One of the single most frustrating parts of Braid's design is in its opening moments: teaching players the game controls. Tutorials are notoriously tough to do well in games, and designer Jonathan Blow had noble intentions of letting the player learn the controls on their own instead of flashing "PRESS 'A' TO JUMP" across the screen. Instead, he did this:
A box near a ledge with a picture of the Xbox 360's 'A' button on it. The player can't jump over this little ledge without pressing 'A', so it forces them to learn that 'A', in fact, makes the character jump.
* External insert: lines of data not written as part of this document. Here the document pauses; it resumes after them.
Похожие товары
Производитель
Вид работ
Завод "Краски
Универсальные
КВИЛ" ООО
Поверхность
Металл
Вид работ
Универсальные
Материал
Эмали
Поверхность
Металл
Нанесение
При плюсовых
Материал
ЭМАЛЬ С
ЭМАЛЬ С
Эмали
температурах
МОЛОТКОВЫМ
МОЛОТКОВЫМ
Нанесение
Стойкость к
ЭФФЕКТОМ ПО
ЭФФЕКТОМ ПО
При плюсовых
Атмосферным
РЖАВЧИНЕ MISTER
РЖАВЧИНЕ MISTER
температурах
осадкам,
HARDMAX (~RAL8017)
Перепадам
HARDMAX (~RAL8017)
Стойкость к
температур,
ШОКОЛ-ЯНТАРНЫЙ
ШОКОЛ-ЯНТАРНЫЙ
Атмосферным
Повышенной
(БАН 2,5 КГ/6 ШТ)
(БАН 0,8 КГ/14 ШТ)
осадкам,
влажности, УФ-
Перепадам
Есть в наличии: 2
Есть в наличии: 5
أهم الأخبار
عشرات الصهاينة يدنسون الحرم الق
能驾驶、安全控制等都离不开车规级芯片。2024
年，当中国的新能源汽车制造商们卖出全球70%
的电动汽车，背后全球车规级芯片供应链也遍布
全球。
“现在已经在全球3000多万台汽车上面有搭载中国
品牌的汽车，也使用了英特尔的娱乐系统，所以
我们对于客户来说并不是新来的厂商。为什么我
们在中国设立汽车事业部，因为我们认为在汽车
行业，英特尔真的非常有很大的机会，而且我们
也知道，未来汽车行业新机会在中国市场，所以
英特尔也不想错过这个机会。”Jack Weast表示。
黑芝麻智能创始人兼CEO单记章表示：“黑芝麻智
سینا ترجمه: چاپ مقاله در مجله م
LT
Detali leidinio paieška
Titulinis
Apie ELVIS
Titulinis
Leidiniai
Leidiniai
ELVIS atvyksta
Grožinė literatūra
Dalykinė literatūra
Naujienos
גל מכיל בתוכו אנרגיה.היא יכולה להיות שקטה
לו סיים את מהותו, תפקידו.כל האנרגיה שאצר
But this helpful box is unnecessary. It's the 'A' button--the most cardinal of all video game controls. Even the original Nintendo Entertainment System featured the 'A' button to jump in most of its games. Braid itself is a satire of the most iconic "press 'A' to jump" platformer on the NES, Super Mario Bros.
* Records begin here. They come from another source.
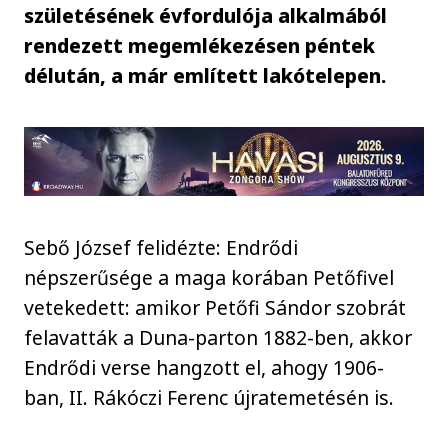
születésének évfordulója alkalmából
rendezett megemlékezésen péntek
délután, a már említett lakótelepen.
Sebő József felidézte: Endrődi
népszerűsége a maga korában Petőfivel
vetekedett: amikor Petőfi Sándor szobrát
felavatták a Duna-parton 1882-ben, akkor
Endrődi verse hangzott el, ahogy 1906-
ban, II. Rákóczi Ferenc újratemetésén is.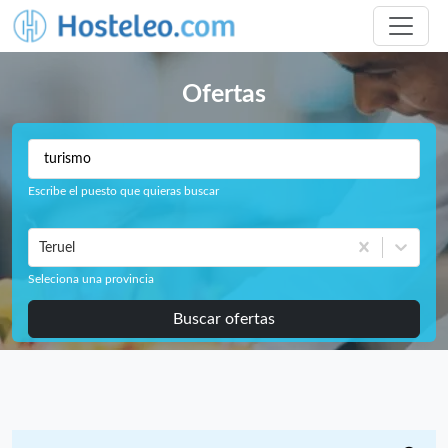
Ofertas
Escribe el puesto que quieras buscar
Teruel
Seleciona una provincia
Buscar ofertas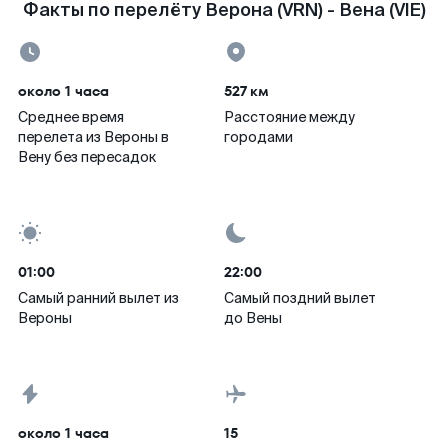
Факты по перелёту Верона (VRN) - Вена (VIE)
около 1 часа
527 км
Среднее время
Расстояние между
перелета из Вероны в
городами
Вену без пересадок
01:00
22:00
Самый ранний вылет из
Самый поздний вылет
Вероны
до Вены
около 1 часа
15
Suffice to say, I doubt anyone savvy enough about video games to purchase Braid would need to be told to press 'A' to jump. This would be like a novel telling the reader "turn the page to read more." I could understand explaining more complex control schemes to players, but 2D platformers like Braid have the most basic and intuitive of all video game control schemes.
My second big issue is that the 'A' button onscreen is in a box. In most platformers (including Mario), boxes are something you destroy to reveal a power-up.
When I played Braid for the first time, the first thing I did upon seeing this 'A' box was jump on it and try to open it, to no avail. The three other people I've watched play Braid for the first time have done the exact same.
So not only is Blow's 'A' box redundant as a tutorial mechanism--it's outright unfaithful to the genre whose conventions it's attempting to emulate for dramatic effect.